I think the dream is for Africa to build on the incredible beauty of its bountiful nature and diverse cultures. We are talking about 54 countries and 2,000 languages. I think people don’t realise how diverse Africa is. People talk about it as if it’s one country. So the dream is taking those two things – the mosaic of cultures and the palette of nature – and finding a way to turn them into a more prosperous future. Africa has had its fair share of exploitation from the outside, but it’s also had a catastrophic failure of national leadership in many countries. The dream is to tap into the energy of Africa, it’s vibrant cultures and creativity. The entrepreneurship in Africa is incredible. To survive in the cities and villages of Africa, you have to be creative, so Africans are natural entrepreneurs. We need that spirit of possibility, but we must also insist on a revolution in governance and in transparency. The dream will die unless power in business and government is held accountable, so that the people, who are really the bounty of Africa, can benefit.

 

In 2008 you wrote a poem “I weep for Africa”, which was a sad picture of the continent. Do you think Africa has made progress since then?

It is true, sometimes I do despair. But at the same time, there is a wellspring of hope and many reasons to celebrate, which many of my other poems on Africa reflect.  If you look at the spread of democracy and transparency in governance, compared to a few decades ago, there has been huge progress. There are movements like the Arab Spring, which brought a new vitality to the democratic struggle.

There are also many initiatives where companies are being held more accountable, such as with conflict minerals on the continent. There has been huge success in the treatment of malaria and in many countries, even tackling HIV/AIDS is becoming a success story. So I think the trend is in the right direction, but there a long way to go. There is a reason why Nelson Mandela called his autobiography Long Walk to Freedom. Any process of transformation is long and slow.

 

Seventeen books, two think tanks, lecturing at Cambridge, poetry, art — how do you manage to find the time for everything?

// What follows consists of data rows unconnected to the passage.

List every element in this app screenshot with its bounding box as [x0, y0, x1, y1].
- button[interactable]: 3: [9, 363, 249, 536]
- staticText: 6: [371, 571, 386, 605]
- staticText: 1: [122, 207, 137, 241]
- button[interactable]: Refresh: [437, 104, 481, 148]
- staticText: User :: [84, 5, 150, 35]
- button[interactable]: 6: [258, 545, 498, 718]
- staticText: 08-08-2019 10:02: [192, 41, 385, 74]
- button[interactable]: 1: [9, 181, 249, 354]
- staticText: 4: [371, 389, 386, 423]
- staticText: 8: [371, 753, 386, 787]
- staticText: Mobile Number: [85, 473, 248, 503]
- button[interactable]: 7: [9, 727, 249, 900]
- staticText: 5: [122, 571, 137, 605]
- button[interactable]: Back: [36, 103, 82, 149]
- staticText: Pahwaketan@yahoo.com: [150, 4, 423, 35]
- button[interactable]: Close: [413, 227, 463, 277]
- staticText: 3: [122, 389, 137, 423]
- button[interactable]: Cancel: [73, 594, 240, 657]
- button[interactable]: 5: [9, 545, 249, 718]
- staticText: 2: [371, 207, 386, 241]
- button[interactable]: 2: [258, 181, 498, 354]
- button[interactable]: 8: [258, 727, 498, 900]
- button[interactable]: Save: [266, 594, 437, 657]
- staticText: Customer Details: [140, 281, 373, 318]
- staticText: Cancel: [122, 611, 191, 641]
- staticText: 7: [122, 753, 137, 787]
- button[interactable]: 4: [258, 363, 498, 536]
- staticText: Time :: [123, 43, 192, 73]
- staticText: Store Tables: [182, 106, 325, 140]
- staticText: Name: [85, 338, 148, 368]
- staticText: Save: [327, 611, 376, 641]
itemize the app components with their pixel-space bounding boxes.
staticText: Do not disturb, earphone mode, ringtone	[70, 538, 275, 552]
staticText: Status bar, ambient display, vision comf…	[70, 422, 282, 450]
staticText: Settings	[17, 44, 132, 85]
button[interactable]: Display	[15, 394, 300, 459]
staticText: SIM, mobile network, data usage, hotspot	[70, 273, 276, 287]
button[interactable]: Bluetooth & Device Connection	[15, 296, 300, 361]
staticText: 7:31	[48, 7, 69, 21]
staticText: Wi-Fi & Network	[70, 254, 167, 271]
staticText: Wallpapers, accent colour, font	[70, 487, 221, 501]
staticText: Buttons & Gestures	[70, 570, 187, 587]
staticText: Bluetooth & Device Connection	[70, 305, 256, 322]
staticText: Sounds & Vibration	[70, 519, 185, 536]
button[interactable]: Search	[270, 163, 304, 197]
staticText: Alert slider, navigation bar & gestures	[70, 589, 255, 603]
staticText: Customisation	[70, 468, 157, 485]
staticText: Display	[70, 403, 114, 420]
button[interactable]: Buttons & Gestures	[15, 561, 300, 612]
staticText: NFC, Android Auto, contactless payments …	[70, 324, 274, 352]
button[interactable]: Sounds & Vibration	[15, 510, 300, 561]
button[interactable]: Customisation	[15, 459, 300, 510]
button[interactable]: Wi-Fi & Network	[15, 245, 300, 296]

I am a bit of a magpie. I’m attracted by shiny things, by which I mean that my focus changes depending on what’s grabbing my interest. Sometimes I say I am a professional juggler. How do I do it? I remember somebody giving me some advice when I was quite young and worried about trying to balance everything in my life. They said to me it’s not about balance, it’s about rhythm.

So sometimes you get crazy about one thing, and everything else goes on the back burner, and then the rhythm changes and you switch priorities. I think I’ve learned to go with my own flow more. If I’m feeling creative, I just go with that. When I have to pay the bills, I do what it takes to make that happen. It may look a bit scattered from the outside – and sometimes it feels that way from the inside – but I’m just trying to follow what I’m passionate about. And for me, the way to express that passion is try and capture it somehow – in books, poems, art and photography.

 

What inspires you as an artist?

In general, I would say the mysteries of life. I find nature very inspiring. I have a bit of a philosophical mind, so I’m always in a state of existential angst. That where art helps – especially poetry, which I sometimes think is a bit like existential masturbation, if you’ll forgive the analogy. I’m always thinking about how things fit together, what’s my place in the world and what’s important in life. I’m fortunate as well that I meet and connect with lots of people I find inspiring.

My view is that the only story we have some control over is our own life, so I’m always intrigued by trying to map that story and make sense of it. Our lives are fascinating. How do we end up where we are? So, I guess my inspiration comes from staying fascinated with life and my little part in it.

 

What’s your next project?

I wish I knew. There are always a hundred projects waiting in the wings, so the question is really, what’s going to grab enough of my attention and energy? I definitely want to do more creative writing. I’ve got several half-completed books, which I need to finish. I’m writing one at the moment, a parable of leadership called ‘Follow Me! (I’m Lost)’. It’s about a goose called Gulliver who gets lost on his way from Scoraig in Scotland to London to attend leadership school, but he gets lost and ends up in Africa. Then he meets different animals along the way, and each one teaches him an unexpected lesson about leadership. It’s fun, but I also really believe in the power of stories.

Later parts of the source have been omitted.